- **PROBLEM TO WORK ON**
As the answer, give every line of the records that includes the word "teach".

- **DATASET RECORDS**
---*---

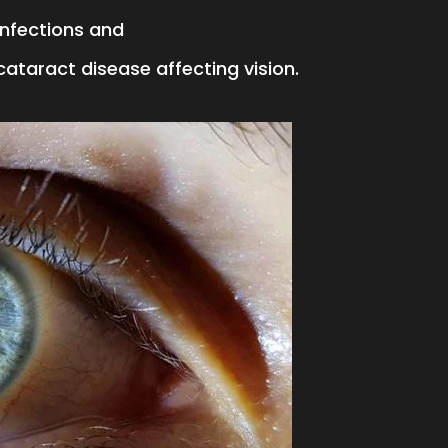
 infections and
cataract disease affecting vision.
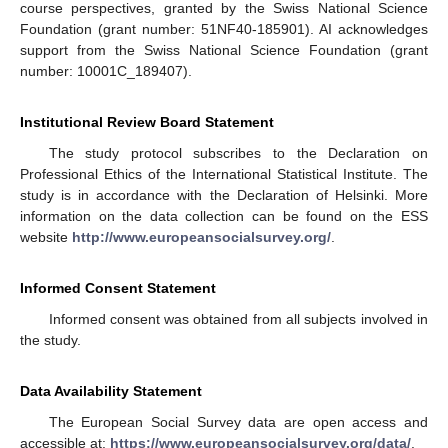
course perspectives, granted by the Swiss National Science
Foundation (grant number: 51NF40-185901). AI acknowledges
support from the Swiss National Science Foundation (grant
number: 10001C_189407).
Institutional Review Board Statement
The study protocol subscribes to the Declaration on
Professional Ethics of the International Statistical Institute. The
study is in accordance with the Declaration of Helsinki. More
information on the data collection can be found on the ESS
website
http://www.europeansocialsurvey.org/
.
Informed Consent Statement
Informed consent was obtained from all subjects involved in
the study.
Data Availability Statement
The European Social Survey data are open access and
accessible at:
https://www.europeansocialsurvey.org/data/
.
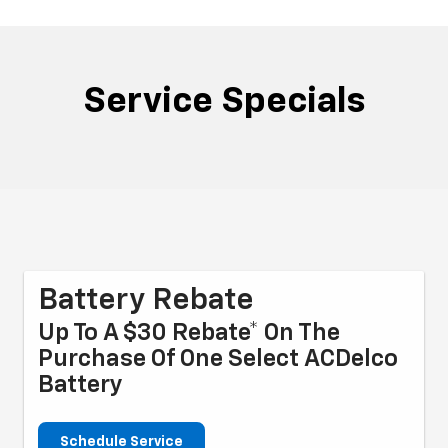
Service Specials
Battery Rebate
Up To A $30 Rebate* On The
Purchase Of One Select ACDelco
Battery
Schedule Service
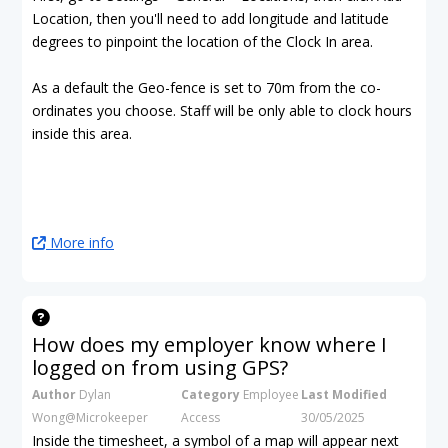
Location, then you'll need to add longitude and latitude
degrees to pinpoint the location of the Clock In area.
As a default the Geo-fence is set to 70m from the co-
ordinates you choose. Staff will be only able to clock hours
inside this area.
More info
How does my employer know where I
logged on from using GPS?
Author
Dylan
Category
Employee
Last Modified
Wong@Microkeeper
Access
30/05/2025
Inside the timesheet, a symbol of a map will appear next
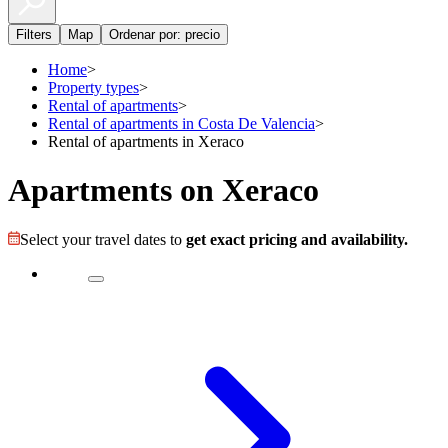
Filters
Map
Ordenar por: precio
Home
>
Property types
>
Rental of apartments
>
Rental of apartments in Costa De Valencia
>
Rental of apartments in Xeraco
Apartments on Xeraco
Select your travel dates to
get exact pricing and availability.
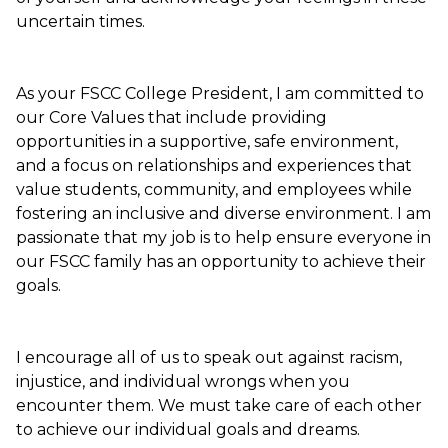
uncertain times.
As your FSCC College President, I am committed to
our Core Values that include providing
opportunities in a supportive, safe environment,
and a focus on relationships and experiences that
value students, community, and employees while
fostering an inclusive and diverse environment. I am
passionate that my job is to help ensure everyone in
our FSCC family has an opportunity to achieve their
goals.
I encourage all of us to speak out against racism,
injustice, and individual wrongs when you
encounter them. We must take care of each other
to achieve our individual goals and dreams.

---*---

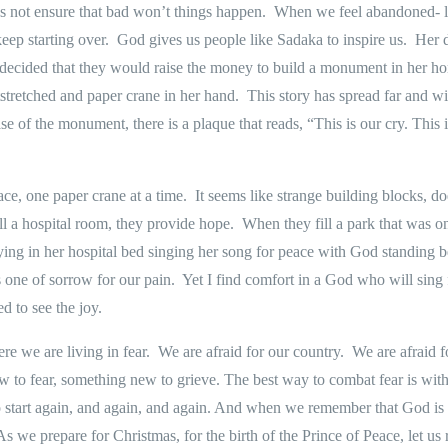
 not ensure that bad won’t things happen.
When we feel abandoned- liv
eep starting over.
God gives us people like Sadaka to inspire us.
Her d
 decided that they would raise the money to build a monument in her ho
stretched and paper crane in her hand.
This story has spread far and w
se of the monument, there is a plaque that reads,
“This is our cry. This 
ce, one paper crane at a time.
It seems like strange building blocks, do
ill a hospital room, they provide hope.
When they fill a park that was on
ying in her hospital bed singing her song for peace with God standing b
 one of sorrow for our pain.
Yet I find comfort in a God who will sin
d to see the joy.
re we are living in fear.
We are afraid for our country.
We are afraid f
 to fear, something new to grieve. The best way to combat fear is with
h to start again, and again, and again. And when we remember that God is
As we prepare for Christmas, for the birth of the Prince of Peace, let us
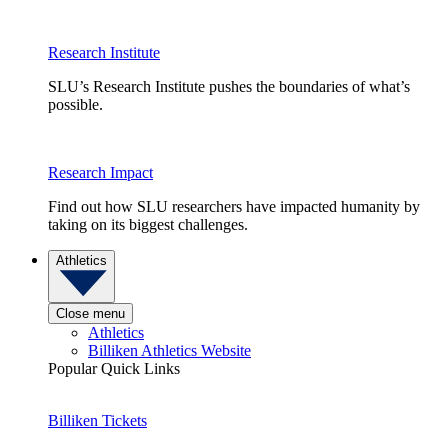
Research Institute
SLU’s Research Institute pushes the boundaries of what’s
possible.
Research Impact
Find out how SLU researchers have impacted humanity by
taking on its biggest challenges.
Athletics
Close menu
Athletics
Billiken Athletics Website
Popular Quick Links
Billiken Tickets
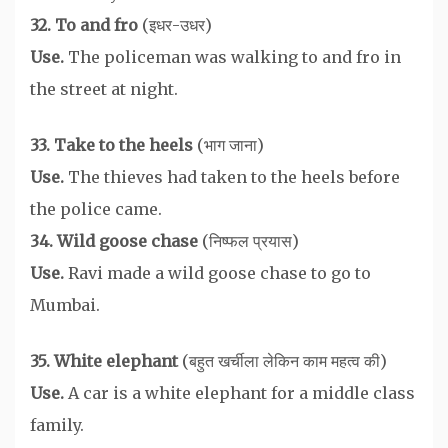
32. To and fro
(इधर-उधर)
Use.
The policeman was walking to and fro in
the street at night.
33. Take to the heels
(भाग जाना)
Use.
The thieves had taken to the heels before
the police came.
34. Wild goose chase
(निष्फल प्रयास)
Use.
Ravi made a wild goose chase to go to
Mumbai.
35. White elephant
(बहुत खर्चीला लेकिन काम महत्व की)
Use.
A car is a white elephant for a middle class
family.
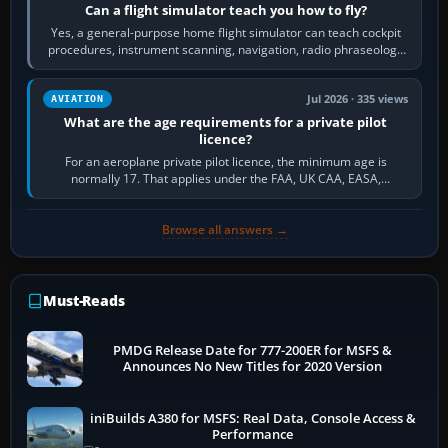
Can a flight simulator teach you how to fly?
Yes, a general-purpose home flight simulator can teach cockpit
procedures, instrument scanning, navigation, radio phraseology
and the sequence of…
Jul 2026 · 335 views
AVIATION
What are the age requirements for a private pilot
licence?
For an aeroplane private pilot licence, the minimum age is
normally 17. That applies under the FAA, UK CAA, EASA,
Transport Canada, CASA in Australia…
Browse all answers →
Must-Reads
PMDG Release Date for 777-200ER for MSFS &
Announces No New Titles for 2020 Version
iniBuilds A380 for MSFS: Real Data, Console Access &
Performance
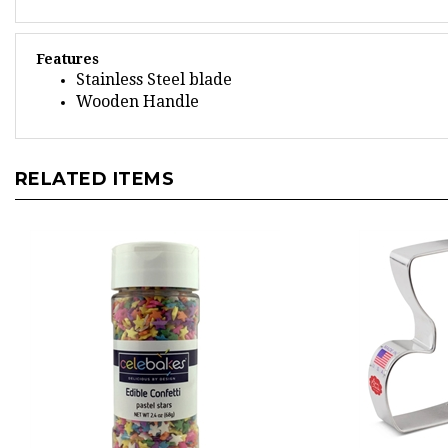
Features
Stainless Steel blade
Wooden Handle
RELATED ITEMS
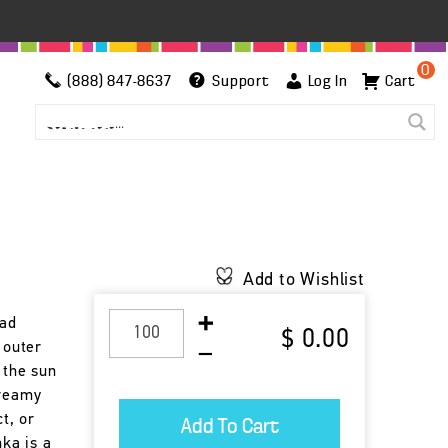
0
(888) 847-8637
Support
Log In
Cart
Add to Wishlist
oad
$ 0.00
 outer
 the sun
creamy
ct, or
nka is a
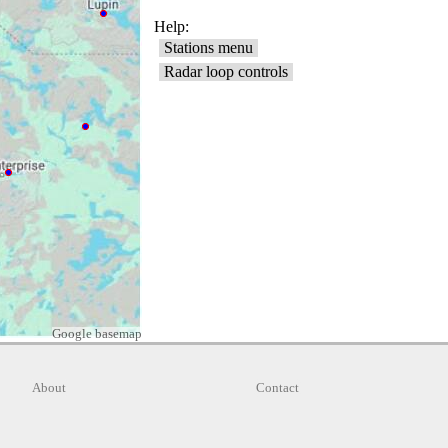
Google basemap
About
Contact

---*---

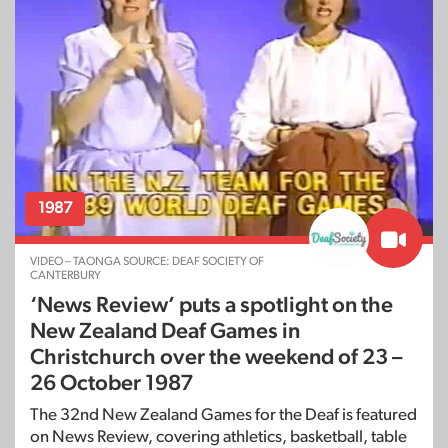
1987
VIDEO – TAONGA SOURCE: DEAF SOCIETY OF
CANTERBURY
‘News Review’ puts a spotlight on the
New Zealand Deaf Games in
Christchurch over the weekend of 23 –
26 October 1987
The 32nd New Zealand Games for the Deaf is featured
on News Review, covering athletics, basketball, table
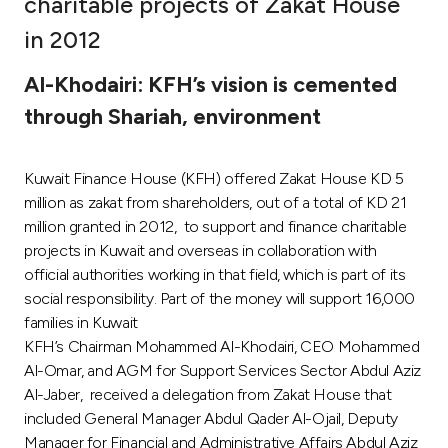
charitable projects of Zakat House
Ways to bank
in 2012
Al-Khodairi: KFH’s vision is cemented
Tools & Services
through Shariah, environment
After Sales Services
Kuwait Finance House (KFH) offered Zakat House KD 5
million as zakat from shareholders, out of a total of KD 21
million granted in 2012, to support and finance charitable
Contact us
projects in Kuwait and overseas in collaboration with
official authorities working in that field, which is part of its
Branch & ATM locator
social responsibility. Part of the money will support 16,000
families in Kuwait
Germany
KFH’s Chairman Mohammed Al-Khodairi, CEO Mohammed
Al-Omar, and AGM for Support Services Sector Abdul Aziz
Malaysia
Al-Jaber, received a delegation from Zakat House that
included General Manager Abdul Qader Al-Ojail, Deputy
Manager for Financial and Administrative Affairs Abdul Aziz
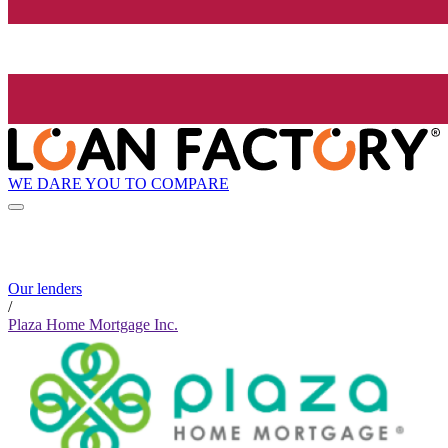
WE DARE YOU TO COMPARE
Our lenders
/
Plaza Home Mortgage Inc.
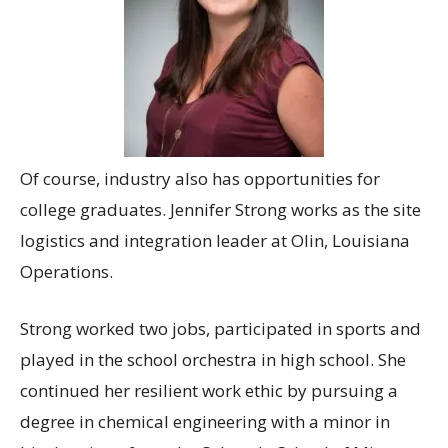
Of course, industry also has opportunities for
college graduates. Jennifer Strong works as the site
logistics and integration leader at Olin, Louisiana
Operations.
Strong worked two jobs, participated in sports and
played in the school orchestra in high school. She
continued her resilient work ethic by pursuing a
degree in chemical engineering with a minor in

---*---

- **WRITTEN REPLY**
Can a flight simulator teach you how to fly?
Yes, a general-purpose home flight simulator can teach cockpit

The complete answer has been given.